The United States published a list of targets for a nuclear strike in the USSR


    Deactivated nuclear missile Titan II in the museum (Brendan Smialowski / Agence France-Presse)

    In the list of targets for nuclear missile strikes in the USSR, item No. 275 looks most impressive. It is called very simply - "population". The list itself was first published by the National Archives and Records Administration . The document itself was developed for the 50s of the last century, when the threat of a nuclear exchange between the USA and the USSR was a very likely event.

    Among other objects in the USSR, goals are indicated in large cities that would achieve the goal - the systemic destruction of the country's infrastructure. In addition to the USSR, targets for strike in Eastern Europe, for satellite countries of the USSR, are also indicated. Despite the fact that each point had its own goals, one was unchanged and was present in the list of goals for any of the settlements. This population, as mentioned above.

    “It discourages, of course, to see the population among the targets of the strike,” says William Burr, an analyst at the National Security Archive. This research team from George Washington University received the list back in 2006. Burr, who specializes in the history of the nuclear industry, claims the list is the most detailed ever made public.

    Goals are identified thanks to code numbers, each of which is responsible for a specific location. All objects have not yet been identified; the data so far remains secret.

    By the way, the list itself does not include 1 or 2 sheets of paper. This is an 800-page document marked as secret. His Strategic Air Command developed in 1956 for a war that could very well have happened about three years after the creation of the list.

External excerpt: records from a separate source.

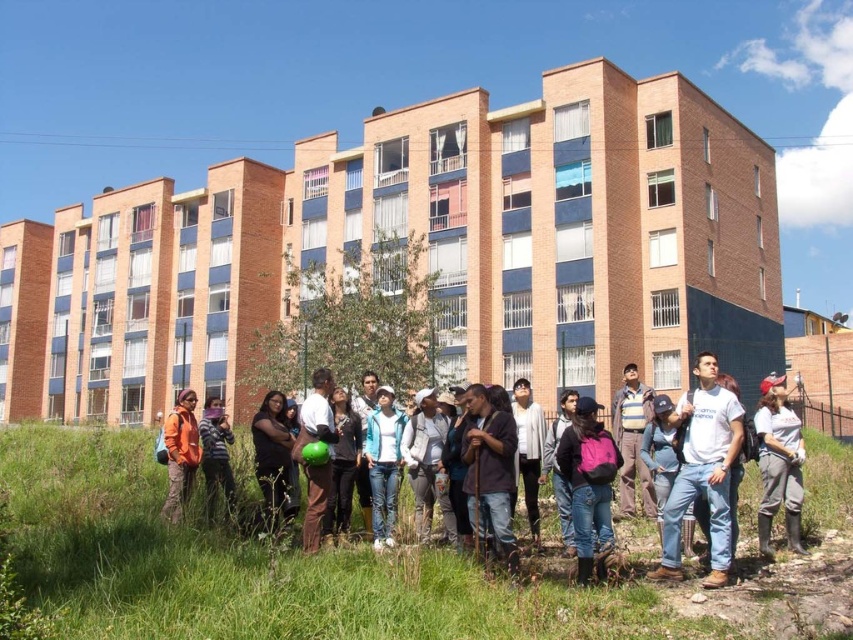 You are standing at the origin point of the image, which is the bottom left corner. You want to locate the denim jacket at center. Which direction should you move to reach it?

The denim jacket at center is located at point 0.720 in the x direction and 0.842 in the y direction. Since the origin is at the bottom left corner, you should move to the right and upwards to reach the denim jacket at center. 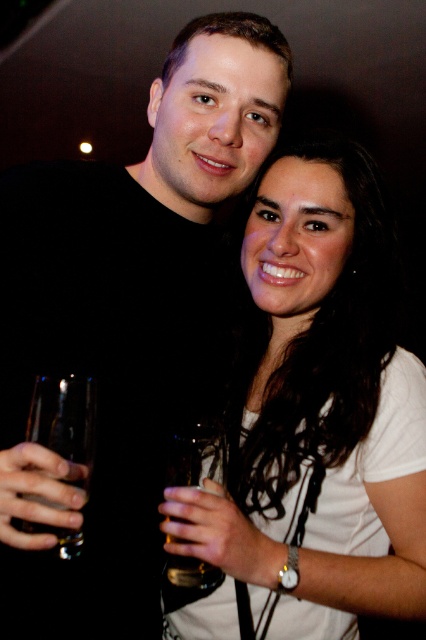 You are at a party and want to place a small note on the table between the white matte shirt at center and the translucent glass at center. Which object should you place the note closer to to ensure it doesn

The white matte shirt at center has a larger size compared to the translucent glass at center, so placing the note closer to the translucent glass at center would leave more space between the shirt and the note.

You are at a party and want to take a photo of the white matte shirt at center and the translucent glass at center. Which object should you focus on first if you want to capture both clearly in your camera frame?

You should focus on the white matte shirt at center first because it is positioned to the right of the translucent glass at center, so adjusting focus to the shirt ensures both are in frame. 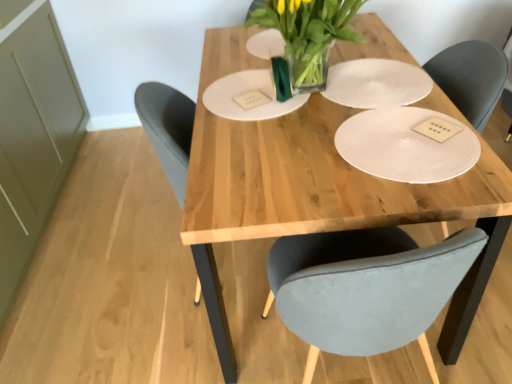 Question: From a real-world perspective, is natural wood table at center beneath white matte paper plate at center, which is counted as the 1th paper plate, starting from the left?

Choices:
 (A) no
 (B) yes

Answer: (B)

Question: Is natural wood table at center positioned before white matte paper plate at center, which appears as the 2th paper plate when viewed from the right?

Choices:
 (A) no
 (B) yes

Answer: (B)

Question: Is natural wood table at center touching white matte paper plate at center, which appears as the 2th paper plate when viewed from the right?

Choices:
 (A) yes
 (B) no

Answer: (B)

Question: Is natural wood table at center bigger than white matte paper plate at center, which is counted as the 1th paper plate, starting from the left?

Choices:
 (A) yes
 (B) no

Answer: (A)

Question: From the image's perspective, is natural wood table at center under white matte paper plate at center, which is counted as the 1th paper plate, starting from the left?

Choices:
 (A) no
 (B) yes

Answer: (B)

Question: In terms of width, does translucent glass vase at center look wider or thinner when compared to white textured paper plate at center, placed as the second paper plate when sorted from left to right?

Choices:
 (A) wide
 (B) thin

Answer: (B)

Question: Considering their positions, is translucent glass vase at center located in front of or behind white textured paper plate at center, placed as the second paper plate when sorted from left to right?

Choices:
 (A) front
 (B) behind

Answer: (A)

Question: From a real-world perspective, is translucent glass vase at center physically located above or below white textured paper plate at center, the first paper plate in the right-to-left sequence?

Choices:
 (A) below
 (B) above

Answer: (B)

Question: Considering the positions of point (310, 1) and point (376, 59), is point (310, 1) closer or farther from the camera than point (376, 59)?

Choices:
 (A) closer
 (B) farther

Answer: (A)

Question: Considering the positions of natural wood table at center and white textured plate at center in the image, is natural wood table at center taller or shorter than white textured plate at center?

Choices:
 (A) short
 (B) tall

Answer: (B)

Question: Is natural wood table at center bigger or smaller than white textured plate at center?

Choices:
 (A) big
 (B) small

Answer: (A)

Question: From a real-world perspective, is natural wood table at center physically located above or below white textured plate at center?

Choices:
 (A) above
 (B) below

Answer: (B)

Question: Is point (461, 117) closer or farther from the camera than point (428, 165)?

Choices:
 (A) closer
 (B) farther

Answer: (B)

Question: From a real-world perspective, relative to white textured paper plate at center, the first paper plate in the right-to-left sequence, is natural wood table at center vertically above or below?

Choices:
 (A) above
 (B) below

Answer: (B)

Question: In the image, is natural wood table at center positioned in front of or behind white textured paper plate at center, the first paper plate in the right-to-left sequence?

Choices:
 (A) front
 (B) behind

Answer: (A)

    At that time, there were no intercontinental missiles and installations that helped launch missiles from submarines. If the exchange of nuclear strikes took place, it would look like raids of bombers with nuclear charges, on both sides - both the USSR and the USA. According to some experts, for example, Matthew J. McKinsey, at that time the United States had 10 times more nuclear charges than the USSR. The total amount of US missile charges at that time was estimated at 20,000 megatons of TNT. President Eisenhower decided to reduce his arsenal, and he was halved in the next couple of years.

    As for the population, it was planned to destroy it - this, according to the military of that time, was supposed to demoralize the enemy, both soldiers and civilians.

    “We know that a nuclear conflict scenario has been planned for several decades,” says Stephen Schwartz, an independent nuclear weapons consultant. “It's great that the details have cleared up. This is an extraordinary weapon that can inflict incredible destruction. This document may be history, although, unfortunately, nuclear weapons have not yet become history, ”the specialist continues.